### What you will do
Your copy of the listing must be exact and must hold no images.
<<<<
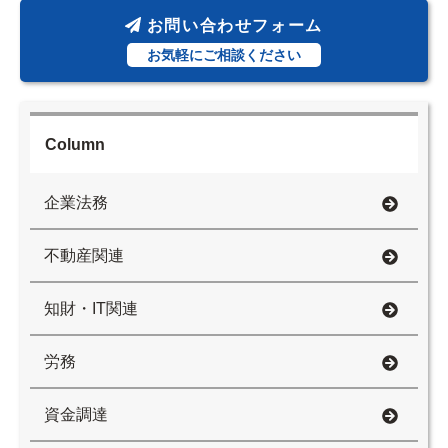
お問い合わせフォーム
お気軽にご相談ください
Column
企業法務
不動産関連
知財・IT関連
労務
資金調達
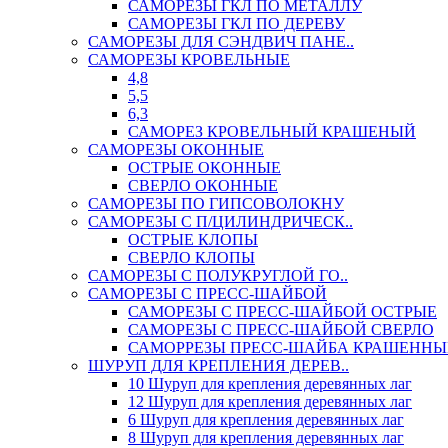
САМОРЕЗЫ ГКЛ ПО МЕТАЛЛУ
САМОРЕЗЫ ГКЛ ПО ДЕРЕВУ
САМОРЕЗЫ ДЛЯ СЭНДВИЧ ПАНЕ..
САМОРЕЗЫ КРОВЕЛЬНЫЕ
4,8
5,5
6,3
САМОРЕЗ КРОВЕЛЬНЫЙ КРАШЕНЫЙ
САМОРЕЗЫ ОКОННЫЕ
ОСТРЫЕ ОКОННЫЕ
СВЕРЛО ОКОННЫЕ
САМОРЕЗЫ ПО ГИПСОВОЛОКНУ
САМОРЕЗЫ С П/ЦИЛИНДРИЧЕСК..
ОСТРЫЕ КЛОПЫ
СВЕРЛО КЛОПЫ
САМОРЕЗЫ С ПОЛУКРУГЛОЙ ГО..
САМОРЕЗЫ С ПРЕСС-ШАЙБОЙ
САМОРЕЗЫ С ПРЕСС-ШАЙБОЙ ОСТРЫЕ
САМОРЕЗЫ С ПРЕСС-ШАЙБОЙ СВЕРЛО
САМОРРЕЗЫ ПРЕСС-ШАЙБА КРАШЕННЫ
ШУРУП ДЛЯ КРЕПЛЕНИЯ ДЕРЕВ..
10 Шуруп для крепления деревянных лаг
12 Шуруп для крепления деревянных лаг
6 Шуруп для крепления деревянных лаг
8 Шуруп для крепления деревянных лаг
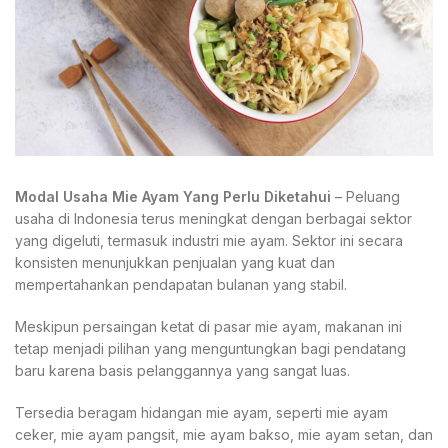
Modal Usaha Mie Ayam Yang Perlu Diketahui
– Peluang
usaha di Indonesia terus meningkat dengan berbagai sektor
yang digeluti, termasuk industri mie ayam. Sektor ini secara
konsisten menunjukkan penjualan yang kuat dan
mempertahankan pendapatan bulanan yang stabil.
Meskipun persaingan ketat di pasar mie ayam, makanan ini
tetap menjadi pilihan yang menguntungkan bagi pendatang
baru karena basis pelanggannya yang sangat luas.
Tersedia beragam hidangan mie ayam, seperti mie ayam
ceker, mie ayam pangsit, mie ayam bakso, mie ayam setan, dan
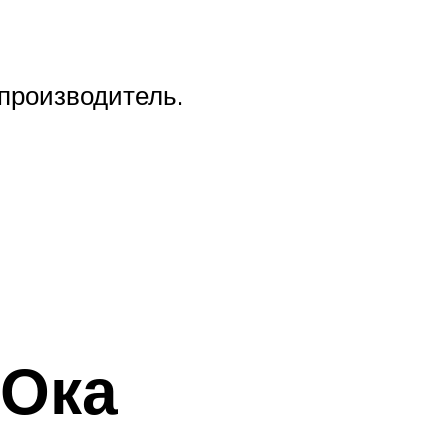
 производитель.
 Ока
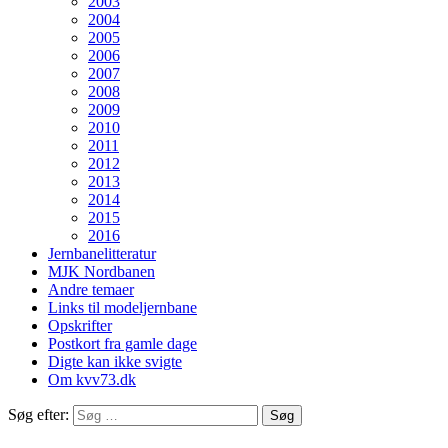
2003
2004
2005
2006
2007
2008
2009
2010
2011
2012
2013
2014
2015
2016
Jernbanelitteratur
MJK Nordbanen
Andre temaer
Links til modeljernbane
Opskrifter
Postkort fra gamle dage
Digte kan ikke svigte
Om kvv73.dk
Søg efter:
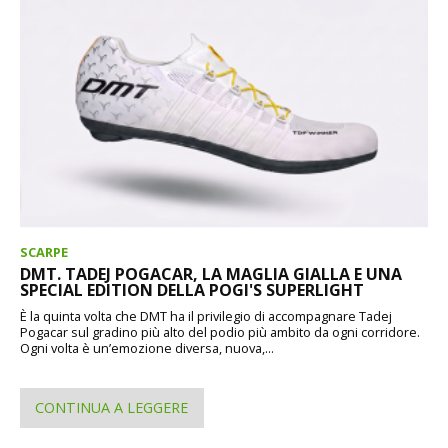
SCARPE
DMT. TADEJ POGACAR, LA MAGLIA GIALLA E UNA
SPECIAL EDITION DELLA POGI'S SUPERLIGHT
È la quinta volta che DMT ha il privilegio di accompagnare Tadej
Pogacar sul gradino più alto del podio più ambito da ogni corridore.
Ogni volta è un’emozione diversa, nuova,...
CONTINUA A LEGGERE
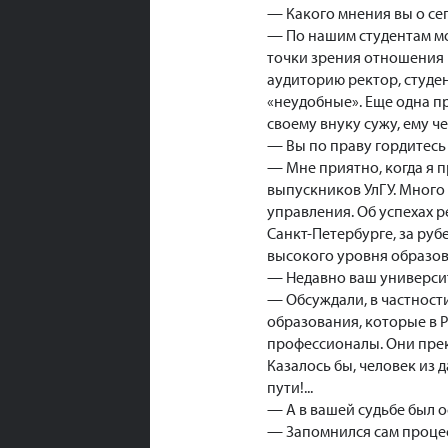
— Какого мнения вы о с
— По нашим студентам мог
точки зрения отношения 
аудиторию ректор, студен
«неудобные». Еще одна пр
своему внуку сужу, ему ч
— Вы по праву гордитесь
— Мне приятно, когда я 
выпускников УлГУ. Много
управления. Об успехах р
Санкт-Петербурге, за руб
высокого уровня образов
— Недавно ваш университ
— Обсуждали, в частност
образования, которые в 
профессионалы. Они прек
Казалось бы, человек из
пути!...
— А в вашей судьбе был
— Запомнился сам процес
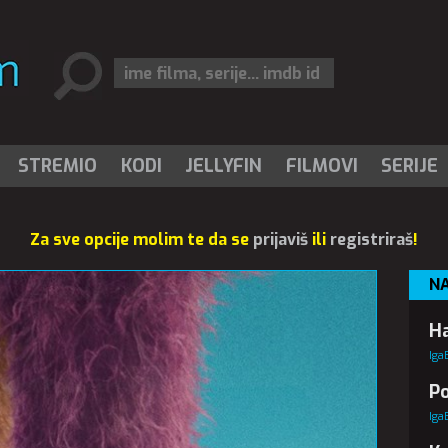
STREMIO
KODI
JELLYFIN
FILMOVI
SERIJE
Za sve opcije molim te da se
prijaviš
ili
registriraš
!
N
Ha
Iga
Po
Iga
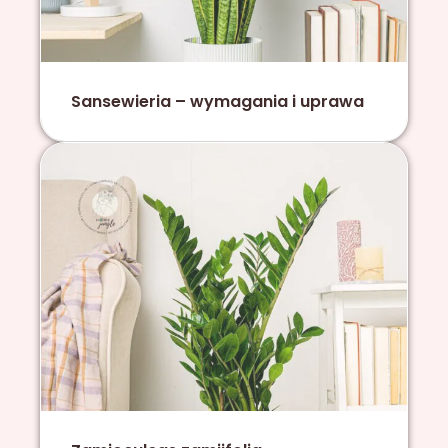
Sansewieria – wymagania i uprawa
>>>>
### The answer
お問い合わせフォーム
お気軽にご相談ください
Column
企業法務
不動産関連
知財・IT関連
労務
資金調達
САМОРЕЗЫ ГКЛ ПО МЕТАЛЛУ
САМОРЕЗЫ ГКЛ ПО ДЕРЕВУ
САМОРЕЗЫ ДЛЯ СЭНДВИЧ ПАНЕ..
САМОРЕЗЫ КРОВЕЛЬНЫЕ
4,8
5,5
6,3
САМОРЕЗ КРОВЕЛЬНЫЙ КРАШЕНЫЙ
САМОРЕЗЫ ОКОННЫЕ
ОСТРЫЕ ОКОННЫЕ
СВЕРЛО ОКОННЫЕ
САМОРЕЗЫ ПО ГИПСОВОЛОКНУ
САМОРЕЗЫ С П/ЦИЛИНДРИЧЕСК..
ОСТРЫЕ КЛОПЫ
СВЕРЛО КЛОПЫ
САМОРЕЗЫ С ПОЛУКРУГЛОЙ ГО..
САМОРЕЗЫ С ПРЕСС-ШАЙБОЙ
САМОРЕЗЫ С ПРЕСС-ШАЙБОЙ ОСТРЫЕ
САМОРЕЗЫ С ПРЕСС-ШАЙБОЙ СВЕРЛО
САМОРРЕЗЫ ПРЕСС-ШАЙБА КРАШЕННЫ
ШУРУП ДЛЯ КРЕПЛЕНИЯ ДЕРЕВ..
10 Шуруп для крепления деревянных лаг
12 Шуруп для крепления деревянных лаг
6 Шуруп для крепления деревянных лаг
8 Шуруп для крепления деревянных лаг
Modal Usaha Mie Ayam Yang Perlu Diketahui
– Peluang
usaha di Indonesia terus meningkat dengan berbagai sektor
yang digeluti, termasuk industri mie ayam. Sektor ini secara
konsisten menunjukkan penjualan yang kuat dan
mempertahankan pendapatan bulanan yang stabil.
Meskipun persaingan ketat di pasar mie ayam, makanan ini
tetap menjadi pilihan yang menguntungkan bagi pendatang
baru karena basis pelanggannya yang sangat luas.
Tersedia beragam hidangan mie ayam, seperti mie ayam
ceker, mie ayam pangsit, mie ayam bakso, mie ayam setan, dan
 производитель.
 Ока
2003
2004
2005
2006
2007
2008
2009
2010
2011
2012
2013
2014
2015
2016
Jernbanelitteratur
MJK Nordbanen
Andre temaer
Links til modeljernbane
Opskrifter
Postkort fra gamle dage
Digte kan ikke svigte
Om kvv73.dk
Søg efter:
SCARPE
DMT. TADEJ POGACAR, LA MAGLIA GIALLA E UNA
SPECIAL EDITION DELLA POGI'S SUPERLIGHT
È la quinta volta che DMT ha il privilegio di accompagnare Tadej
Pogacar sul gradino più alto del podio più ambito da ogni corridore.
Ogni volta è un’emozione diversa, nuova,...
CONTINUA A LEGGERE
— Какого мнения вы о с
— По нашим студентам мог
точки зрения отношения 
аудиторию ректор, студен
«неудобные». Еще одна пр
своему внуку сужу, ему ч
— Вы по праву гордитесь
— Мне приятно, когда я 
выпускников УлГУ. Много
управления. Об успехах р
Санкт-Петербурге, за руб
высокого уровня образов
— Недавно ваш университ
— Обсуждали, в частност
образования, которые в 
профессионалы. Они прек
Казалось бы, человек из
пути!...
— А в вашей судьбе был
— Запомнился сам процес
STREMIO
KODI
JELLYFIN
FILMOVI
SERIJE
Za sve opcije molim te da se
prijaviš
ili
registriraš
!
N
Ha
Iga
Po
Iga
Sansewieria – wymagania i uprawa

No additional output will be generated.